About this task — Print every line of the listing below, starting with the line that holds "Screenshot is 1234x1293." and going on through the line that holds "Ticket (Perhaps our", both included, and print nothing else.

Data records —
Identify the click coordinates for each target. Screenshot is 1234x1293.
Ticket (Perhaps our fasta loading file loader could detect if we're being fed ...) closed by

==

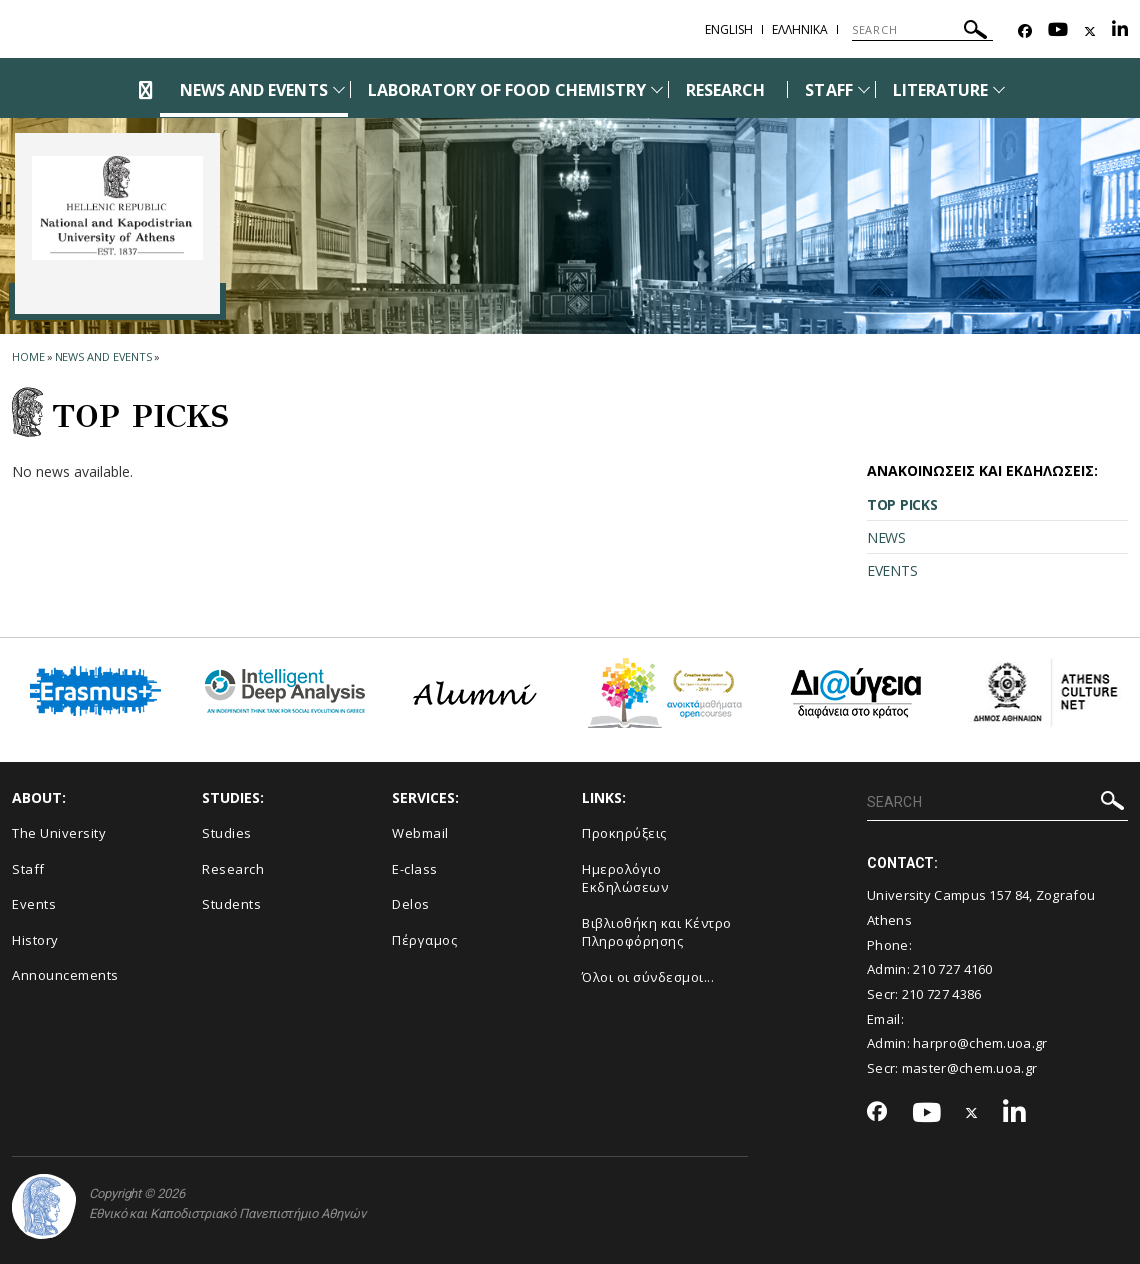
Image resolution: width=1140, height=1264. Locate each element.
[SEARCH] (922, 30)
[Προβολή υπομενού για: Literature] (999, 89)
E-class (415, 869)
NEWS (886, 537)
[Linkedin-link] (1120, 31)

* * *

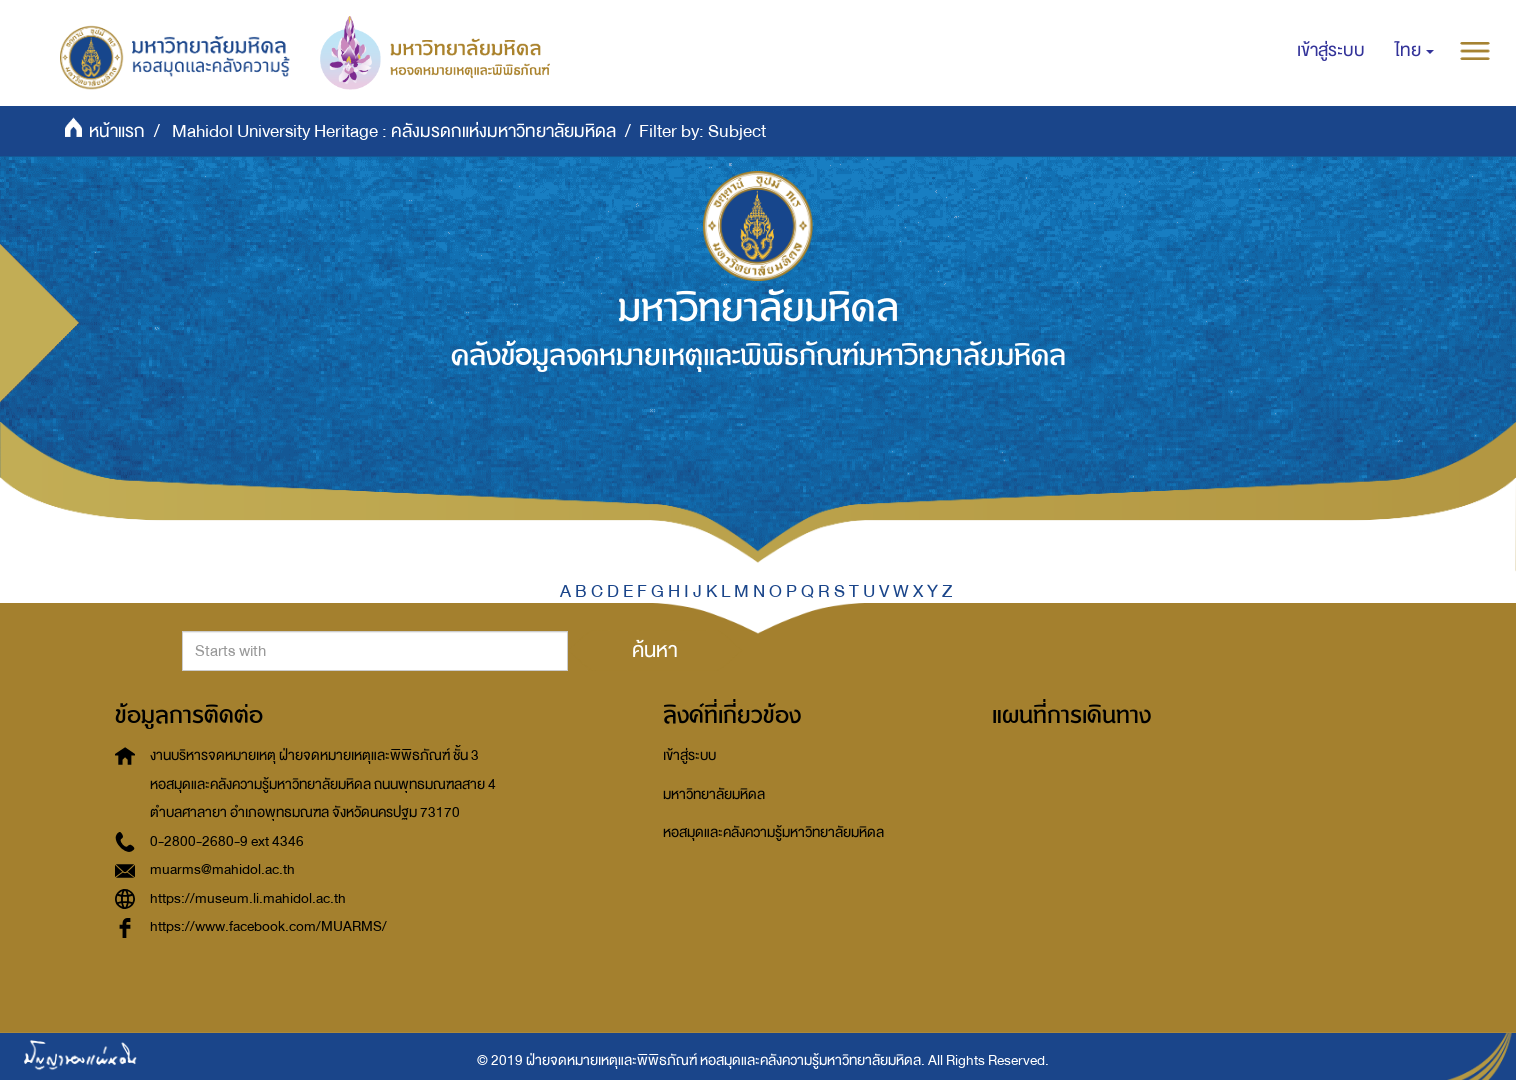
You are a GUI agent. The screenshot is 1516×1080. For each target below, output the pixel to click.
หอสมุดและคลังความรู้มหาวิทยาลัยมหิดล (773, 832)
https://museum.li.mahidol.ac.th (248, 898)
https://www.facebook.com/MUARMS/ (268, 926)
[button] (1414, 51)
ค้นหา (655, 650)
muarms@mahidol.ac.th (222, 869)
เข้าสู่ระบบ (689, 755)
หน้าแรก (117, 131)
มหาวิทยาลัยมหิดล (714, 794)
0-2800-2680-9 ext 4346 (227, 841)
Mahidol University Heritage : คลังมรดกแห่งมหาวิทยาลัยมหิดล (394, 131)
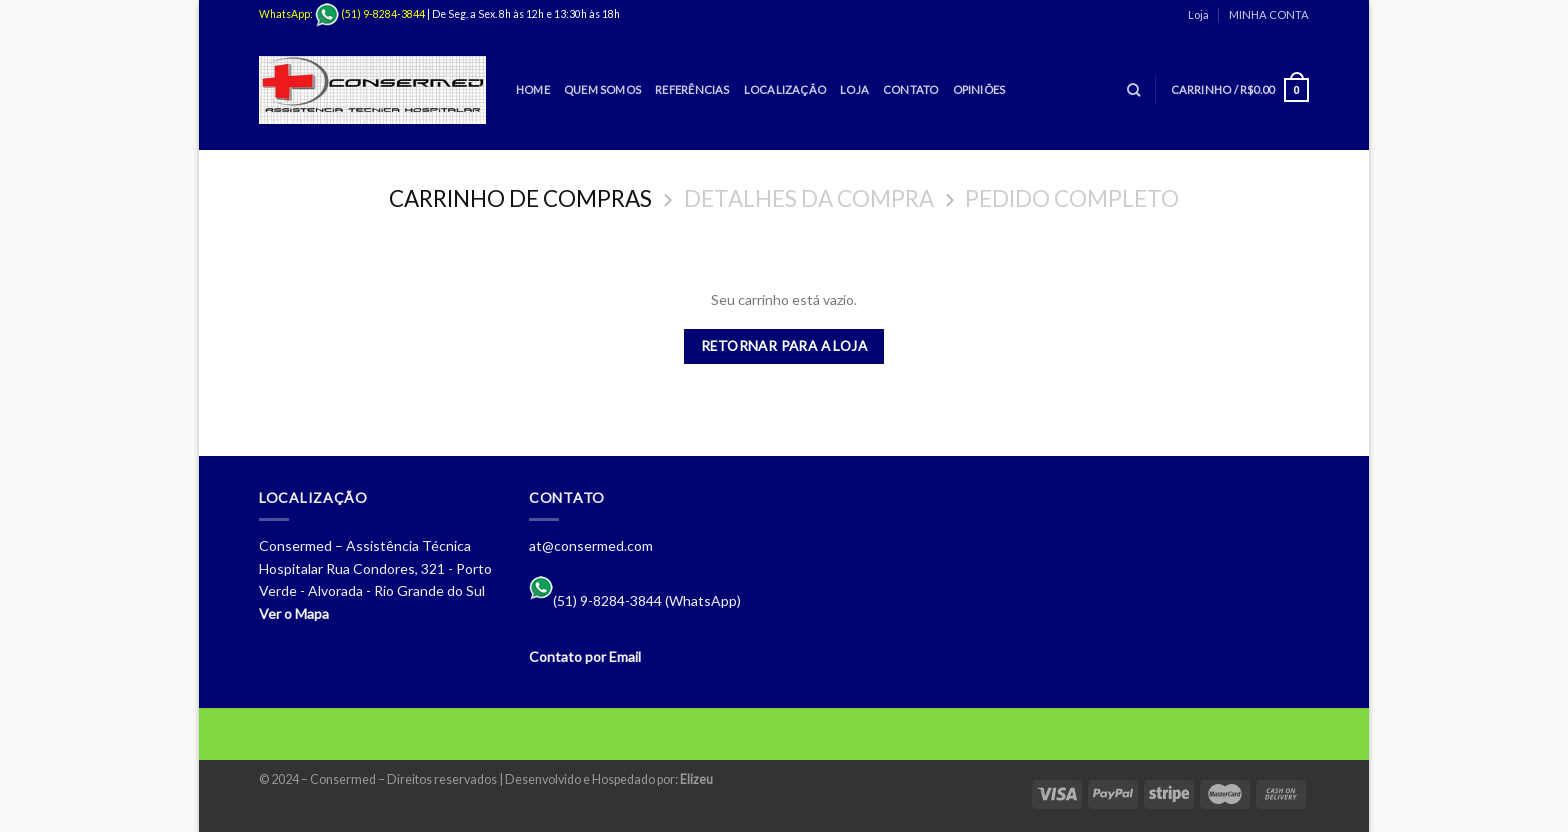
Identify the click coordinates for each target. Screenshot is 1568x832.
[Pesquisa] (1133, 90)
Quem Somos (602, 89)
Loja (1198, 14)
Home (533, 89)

Finished task —
Identify the click coordinates for each target. Screenshot is 1234x1293.
Ticket (Perhaps our fasta loading file loader could detect if we're being fed ...) closed by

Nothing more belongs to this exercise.